Michael: [00:05:33]It’s very easy to stop them. It’s really easy to stop them: Become a state. That’s how you stop them. You can’t stop them by any other means than being equal American citizens. That’s the way to stop them. So you can try to do other things and I’ve tried to do many things. I’ve been arrested. I’ve gone to jail. I’ve gone to trial. So, one strategy is to use direct action, to stand in their way. And sometimes that mitigates things. But the way to really stop them is to take the power away from them. You understand that Article 1 Section 8 of the Constitution says that Congress shall have legislative authority in all cases whatsoever no exceptions all cases whatsoever. So the way to stop them is to become a state. I was arrested with 71 people over the course of a couple weeks. And the day that we have 7,100 people arrested, that’s the day that we will start to become a state. So we need more people to do direct action. We need more people to… instead of 200 people showing up at a rally, we need 20,000 people to show up at a rally. But to do this w e… The Government needs to put money, resources and power behind our office which to date they’ve refused to do.

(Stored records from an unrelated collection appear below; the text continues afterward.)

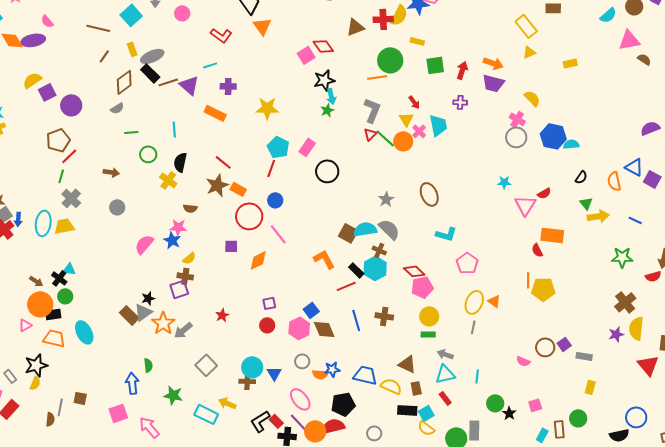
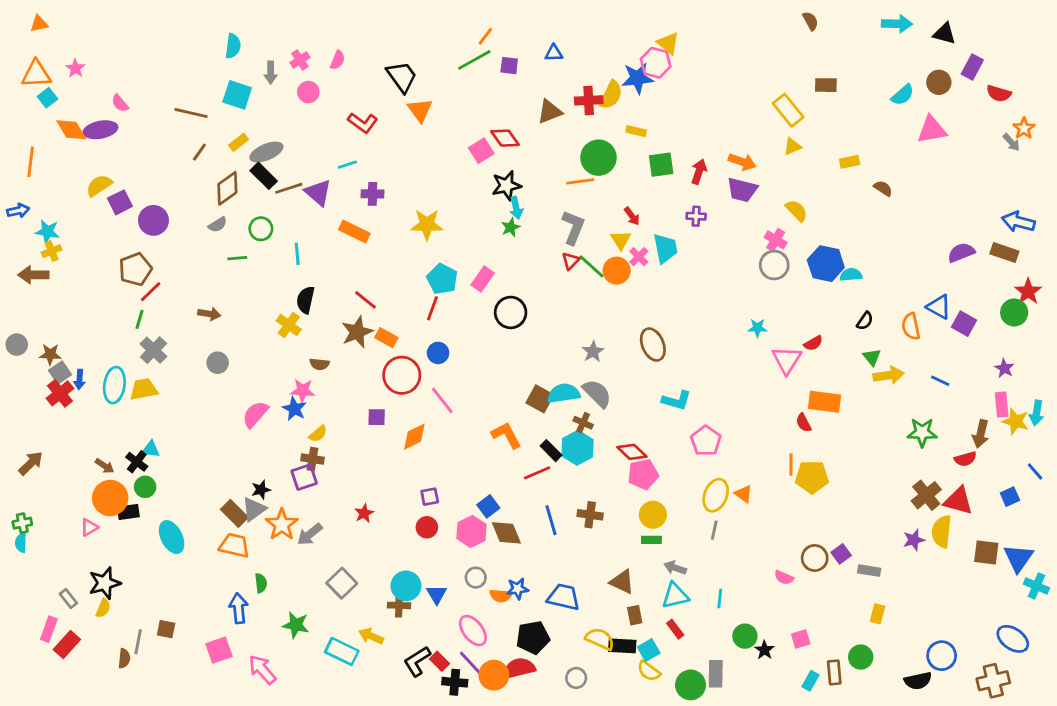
cyan square: (131, 15) -> (237, 95), turned -30
yellow rectangle: (132, 49) -> (239, 142), turned 72
brown semicircle: (644, 59) -> (883, 188), moved
green circle: (148, 154) -> (261, 229), moved
orange trapezoid: (54, 338) -> (234, 545), moved
red triangle: (648, 365) -> (958, 501), moved, turned -35
yellow semicircle: (391, 386) -> (600, 639), moved

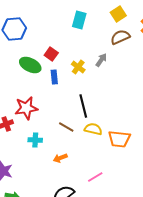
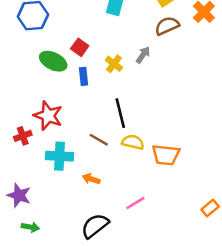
red star: (26, 108) -> (48, 116), turned 30
cyan cross: (35, 140) -> (59, 156), size x1.5
orange arrow: (60, 158) -> (91, 179), turned 40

Maria: [00:07:06]What can you do to make this position carry more weight if you should continue being Shadow Senator? How do you envision raising the profile of it and making people more aware and, you know, maybe getting those big numbers in a rally?

Michael: [00:07:22]Well when I started the position we were our office was behind the recycling people in 441 Fourth Street. Now we’re in the Wilson Building, City Hall. I’ve been all over the country. I’ve been in 14 states, four different countries. I’ve gotten much support. The office… I’ve raised the profile of this office tremendously. Let me tell you, when I started nobody wanted to interview me. Now everybody wants to interview me on this race. You know, I will have stuff coming out in the Washington Post in the near future. And you know, all sorts of things because I have, in fact, raised the profile of the office and I will continue to do that. And the way I’ll do it not only by getting the word out to my radio show through an Internet Web site that I started that reaches out to teachers in every State of the Union. So, I’ve already raised the profile and I will continue to do it. You know, I talked to everybody this morning to talk to me. I go to every event. I conduct myself in a manner that I think is befitting a senator. And I will continue to do those things and I will continue to fight to raise the profile of the office. And I’ve done a good job. I think we’ve you know, we have a much higher profile than we used to have.

Maria: [00:09:01]Okay wonderful. Thank you so much. At this point in time I’d like you to share with us any parting thoughts– or you know, maybe restate why people should vote you in this June 19.

Michael: [00:09:10]Well I think it’s simple that people should vote me in on June 19 because I’ve done a great job. Like I said, we started and we talked about a single vote in the House of Representatives –a single vote. No budget autonomy, no legal autonomy, no representation in the Senate. And now all we talk about is statehood and I’ve been a part of that. I got a referendum. I helped get a referendum on the ballot that was passed by 86 percent of the voters in favor of statehood and one of the reasons it was passed by 86 percent of the voters is that I have had 16 opinion pieces published in The Washington Post on statehood. So I’ve raised awareness across the city on Statehood. When The Democratic Party refused to put statehood in their platform, everybody wrung their hands and they went to the Democratic Party and they tried to get them to put it in and they wouldn’t put it in. And I put up two billboards outside the Presidential nominating convention in Charlotte and guess what? In the very next platform, statehood was reinstated. So I’ve done a really good job and I worked really hard at this. I’ve raised the profile of the office. I’m also responsible for..in part, I don’t take all the credit of course, but I’m responsible in part for bringing us to a point where we’re finally moving all in the same direction for statehood. So I think if you’re interested in D.C. statehood you should be interested. Michael Brown.

Michael: [00:10:53]Thank you so very much for talking to me and best of luck.